A story like the following will never garner positive publicity points for an insurance company. In fact, it will assuredly yield an immediately sharp public response, even without regard for underlying details.
A recent Consumer Reports article highlights the tale of a young girl who was injured while on a skiing vacation. Local hospital authorities made the decision to airlift her to another facility for treatment. The bill for that service was $65,000.
The family’s insurer balked at paying that stunning amount, stating that the air ambulance company was an out-of-network provider and that permission to use its services wasn’t preauthorized. The hospital countered that preauthorization was not required, given the extensive nature of the girl’s injuries.
As noted above, it’s not hard to gauge where public sentiment will reside in such a story. Insurers are frequently painted with a broad brush of condemnation in narratives featuring their questioning of medical charges.

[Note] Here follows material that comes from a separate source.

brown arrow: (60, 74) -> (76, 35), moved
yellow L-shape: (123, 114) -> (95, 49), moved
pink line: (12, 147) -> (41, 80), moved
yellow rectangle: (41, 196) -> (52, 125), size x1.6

Such questioning often targets truly unexpected medical charges, though, as well as legitimate inquiries into highly ratcheted-up costs charged by some non-network providers. And it is not often that an insurance company becomes embroiled in a story where a failure to pay is linked with a clearly objectifiable emergency. The above article notes, for example, that insurers’ objections are far more often directed to instances of care that is delivered in an arguably non-emergency situation.
Insurance companies logically seek cost controls concerning coverage, just as their policyholders do. Indeed, insurers and insureds have a shared – not a contrastive – interest in striving to keep medical bills logically tied to services rendered. Rules and processes concerning preauthorization, standards for emergency care and network designations all speak directly to the need for mutually beneficial cost containment.
Reportedly, the topic of surprise medical bills is currently a top-tier agenda item for Capitol Hill legislators. Insurers welcome the focus and look forward to lawmaking guidance on the subject matter.